Le site eid.belgium.be ne fournit aucune information à destination du grand public concernant le schéma de fonctionnement côté serveur du système eID. Nous avons cependant pu trouver le "Reference manuel Belpic eID card" à destination des développeurs, où figure à la section 5.2 une description technique du processus d'authentification auprès des sites du service public belge (ou « d'entreprises ou personnes chargées d'une mission pour le compte de l'Administration » - source). Le graphique suivant présente une illustration plus explicite que celle du manuel.
Requête sécurisée eID
Un point essentiel de la problématique du système eID est la vérification de la validité des certificats (cf. le protocole OCSP de vérification de certificat, à l'étape 6 du graphique ci-dessus). La puce de la carte comprend en effet (notamment) l'identité du détenteur, son numéro national et un certificat signé par l'État attestant que le numéro national correspond bien aux données d'identité, tels que mentionnés dans le registre national.
Nous avons ici la réponse à la question "pourquoi le système eID requiert-il un lecteur de carte connecté ?" : parce qu'il faut pouvoir vérifier, à chaque transaction, la validité des certificats contenus sur la puce de la carte eID.
N.B. La validité de cette section est sujette à caution.
Si vous avez votre propre site web et que vous souhaitez identifier et authentifier vos visiteurs (ayant installé le logiciel eID – eID-mw et eID viewer – sur leur ordinateur), il n'est pas nécessaire de passer par un prestataire eID si vous développez une application serveur pour collecter les données de la carte d'identité. Pour ce faire on peut distinguer trois solutions, de la plus simple à la plus complexe :
Identification : glisser-copier. Si vous souhaitez seulement obtenir les données de la carte d'identité la façon la plus simple est de demander au visiteur de lire sa carte avec le eID viewer et de glisser-copier sa photo dans le formulaire que vous lui présenterez sur votre site. Il suffira alors que votre programme aille chercher les infos (pour voir le résultat copiez-collez dans un simple fichier texte). Notez que vous êtes dans l'incapacité de vérifier si les données envoyées par l'utilisateur sont effectivement celles de la carte (pour cela il faut procéder à leur authentification).

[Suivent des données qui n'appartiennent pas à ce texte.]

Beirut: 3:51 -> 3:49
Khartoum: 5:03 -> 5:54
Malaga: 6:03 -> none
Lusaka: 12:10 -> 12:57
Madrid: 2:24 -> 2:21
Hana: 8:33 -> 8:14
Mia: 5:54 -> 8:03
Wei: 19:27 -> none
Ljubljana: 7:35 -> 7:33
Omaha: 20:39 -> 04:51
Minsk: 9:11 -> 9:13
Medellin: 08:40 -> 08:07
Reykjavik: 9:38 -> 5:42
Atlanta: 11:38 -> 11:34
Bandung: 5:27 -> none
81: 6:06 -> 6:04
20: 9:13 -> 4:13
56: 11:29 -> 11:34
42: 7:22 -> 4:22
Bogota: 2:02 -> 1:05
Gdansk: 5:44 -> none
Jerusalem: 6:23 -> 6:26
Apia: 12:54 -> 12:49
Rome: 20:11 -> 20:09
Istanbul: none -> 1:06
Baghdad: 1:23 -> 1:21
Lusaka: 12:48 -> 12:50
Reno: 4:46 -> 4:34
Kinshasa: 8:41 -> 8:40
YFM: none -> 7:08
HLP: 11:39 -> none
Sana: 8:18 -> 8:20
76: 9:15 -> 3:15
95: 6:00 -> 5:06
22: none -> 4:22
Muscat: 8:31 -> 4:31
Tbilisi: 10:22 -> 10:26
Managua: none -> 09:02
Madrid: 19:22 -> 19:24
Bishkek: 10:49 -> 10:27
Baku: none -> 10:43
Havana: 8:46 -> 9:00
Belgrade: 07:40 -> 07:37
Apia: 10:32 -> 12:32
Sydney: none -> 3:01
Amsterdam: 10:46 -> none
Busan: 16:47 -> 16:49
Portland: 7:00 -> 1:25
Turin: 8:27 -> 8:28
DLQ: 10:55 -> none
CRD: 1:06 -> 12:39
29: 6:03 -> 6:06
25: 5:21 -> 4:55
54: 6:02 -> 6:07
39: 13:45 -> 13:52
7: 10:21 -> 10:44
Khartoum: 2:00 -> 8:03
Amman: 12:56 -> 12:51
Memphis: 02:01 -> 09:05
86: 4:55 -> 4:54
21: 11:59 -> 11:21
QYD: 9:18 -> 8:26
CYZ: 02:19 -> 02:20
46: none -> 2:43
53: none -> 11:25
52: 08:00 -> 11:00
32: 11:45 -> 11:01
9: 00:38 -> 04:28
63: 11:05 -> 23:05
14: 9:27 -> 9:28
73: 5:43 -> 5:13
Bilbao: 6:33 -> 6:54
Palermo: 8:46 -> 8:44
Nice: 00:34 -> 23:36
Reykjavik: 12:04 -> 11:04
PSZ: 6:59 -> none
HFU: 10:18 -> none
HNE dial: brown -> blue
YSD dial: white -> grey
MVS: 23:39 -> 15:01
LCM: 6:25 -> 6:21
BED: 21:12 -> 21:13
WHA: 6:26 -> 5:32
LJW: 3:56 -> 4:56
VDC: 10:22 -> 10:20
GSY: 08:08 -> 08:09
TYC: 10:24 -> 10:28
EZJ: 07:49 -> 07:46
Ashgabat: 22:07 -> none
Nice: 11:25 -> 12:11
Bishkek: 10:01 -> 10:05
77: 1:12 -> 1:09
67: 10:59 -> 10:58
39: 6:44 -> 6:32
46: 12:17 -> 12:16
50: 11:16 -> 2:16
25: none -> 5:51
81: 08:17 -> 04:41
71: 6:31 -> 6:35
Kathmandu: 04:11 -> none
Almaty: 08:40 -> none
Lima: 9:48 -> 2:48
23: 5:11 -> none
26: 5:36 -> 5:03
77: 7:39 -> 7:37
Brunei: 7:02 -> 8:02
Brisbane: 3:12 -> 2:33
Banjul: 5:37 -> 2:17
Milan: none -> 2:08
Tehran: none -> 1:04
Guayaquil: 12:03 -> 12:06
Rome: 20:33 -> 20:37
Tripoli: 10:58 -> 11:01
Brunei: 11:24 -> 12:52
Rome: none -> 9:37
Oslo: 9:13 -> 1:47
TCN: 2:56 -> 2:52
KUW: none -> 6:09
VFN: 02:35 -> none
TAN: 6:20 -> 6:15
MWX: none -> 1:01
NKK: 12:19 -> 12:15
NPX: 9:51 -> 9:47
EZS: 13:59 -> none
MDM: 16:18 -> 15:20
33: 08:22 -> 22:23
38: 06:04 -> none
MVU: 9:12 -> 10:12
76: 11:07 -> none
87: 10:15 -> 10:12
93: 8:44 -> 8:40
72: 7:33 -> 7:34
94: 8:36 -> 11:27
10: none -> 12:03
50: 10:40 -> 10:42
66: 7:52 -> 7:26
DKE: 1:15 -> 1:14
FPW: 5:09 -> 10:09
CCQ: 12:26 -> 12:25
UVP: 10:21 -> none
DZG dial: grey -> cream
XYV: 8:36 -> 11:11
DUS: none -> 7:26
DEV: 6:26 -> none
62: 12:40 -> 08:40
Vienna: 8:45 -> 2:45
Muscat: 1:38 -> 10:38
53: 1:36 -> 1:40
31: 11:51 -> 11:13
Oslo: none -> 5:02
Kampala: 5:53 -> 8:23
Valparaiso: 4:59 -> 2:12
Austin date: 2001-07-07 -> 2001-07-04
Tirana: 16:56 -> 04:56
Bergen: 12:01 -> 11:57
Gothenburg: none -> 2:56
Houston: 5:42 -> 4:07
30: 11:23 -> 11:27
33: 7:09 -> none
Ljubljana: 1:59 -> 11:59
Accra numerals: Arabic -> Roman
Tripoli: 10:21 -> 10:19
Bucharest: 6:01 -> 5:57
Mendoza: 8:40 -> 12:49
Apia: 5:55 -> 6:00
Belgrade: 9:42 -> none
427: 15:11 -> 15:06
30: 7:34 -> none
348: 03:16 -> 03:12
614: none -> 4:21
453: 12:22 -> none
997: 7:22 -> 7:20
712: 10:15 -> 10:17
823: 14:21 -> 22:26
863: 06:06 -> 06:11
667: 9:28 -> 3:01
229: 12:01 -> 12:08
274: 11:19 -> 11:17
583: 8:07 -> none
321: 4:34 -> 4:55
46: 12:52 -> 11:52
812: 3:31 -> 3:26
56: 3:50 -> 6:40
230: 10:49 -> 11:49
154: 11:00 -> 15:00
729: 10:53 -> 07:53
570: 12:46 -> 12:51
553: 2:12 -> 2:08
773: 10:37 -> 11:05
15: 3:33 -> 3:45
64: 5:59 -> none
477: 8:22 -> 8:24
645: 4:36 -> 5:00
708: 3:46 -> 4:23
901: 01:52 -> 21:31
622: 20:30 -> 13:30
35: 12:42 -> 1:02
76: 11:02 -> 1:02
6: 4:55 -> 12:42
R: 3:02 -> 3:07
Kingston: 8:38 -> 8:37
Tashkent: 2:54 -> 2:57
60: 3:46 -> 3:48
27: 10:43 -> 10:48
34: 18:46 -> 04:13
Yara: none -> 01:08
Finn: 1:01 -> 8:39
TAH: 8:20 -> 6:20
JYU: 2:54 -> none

Identification + authentification : SSL mutuel. Si vous souhaitez authentifier les données votre programme doit demander à l'utilisateur de s'authentifier à l'aide de son eID, puis collecter les données du certificat avec lequel il s'authentifie. Le serveur apache peut fournir directement ces données sous forme de variables en PHP (pour tester les variables fournies par votre serveur, utilisez une page php contenant juste phpinfo();). Un façon de faire est d'utiliser OpenSSL, qui depuis sa version 0.4.0 comprend le moteur pkcs11 (tandis que le module pkcs11 est compris dans le logiciel eID).
Plus. Si vous avez d'autres besoins il vous faudra probablement implémenter votre propre module complémentaire (add-on) pour les navigateurs, qui utilise la messagerie native pour communiquer avec une application locale, qui lit ensuite les données requises et les transmet à la page Web. Ce module devra parler avec le eID-mw (cf. supra). Vous devrez également manipuler le DOM, ce qui nécessite l'autorisation "Read all data for website <URL>" [Chrome ; Firefox].
Plus d'infos :
Le schéma de la section précédente correspond au cas d'une identification en ligne auprès de sites web d'organisations publiques. D'autre part, la carte eID pourrait également être utilisée comme moyen d'identification globale, c-à-d non seulement auprès des sites web de l'État, mais également auprès des sites d'organisations privées :
membres d'une association formelle ou informelle (par exemple pour organiser de façon crédible des votations via Internet) ; ...
Une entreprise publique pourrait ainsi proposer aux entreprises privées, association et individus un service public non seulement d'identification (ce que les entreprises privées sont également capables de faire) mais aussi d'authentification officielle (ce que les entreprises privées ne sont pas en mesure de faire sans accès au registre national). Gratuit pour les citoyens et associations mais payant pour les entreprises, ce services d'authentification pourrait ainsi générer d'important revenus pour l'État tout en offrant aux citoyens des services en ligne protégeant les données privées, publiques et commerciales liées aux individus.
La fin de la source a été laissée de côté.